*** Begin section ***
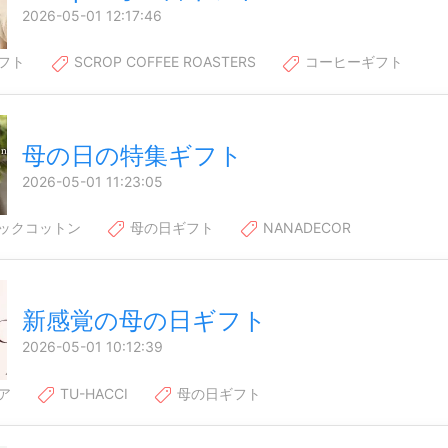
2026-05-01 12:17:46
フト
SCROP COFFEE ROASTERS
コーヒーギフト
母の日の特集ギフト
2026-05-01 11:23:05
ックコットン
母の日ギフト
NANADECOR
新感覚の母の日ギフト
2026-05-01 10:12:39
ア
TU-HACCI
母の日ギフト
*** End section ***
■ Brief ■
Restate the records above word for word. Skip every picture.

■ Written solution ■
2026-05-01 12:17:46
フト
SCROP COFFEE ROASTERS
コーヒーギフト
母の日の特集ギフト
2026-05-01 11:23:05
ックコットン
母の日ギフト
NANADECOR
新感覚の母の日ギフト
2026-05-01 10:12:39
ア
TU-HACCI
母の日ギフト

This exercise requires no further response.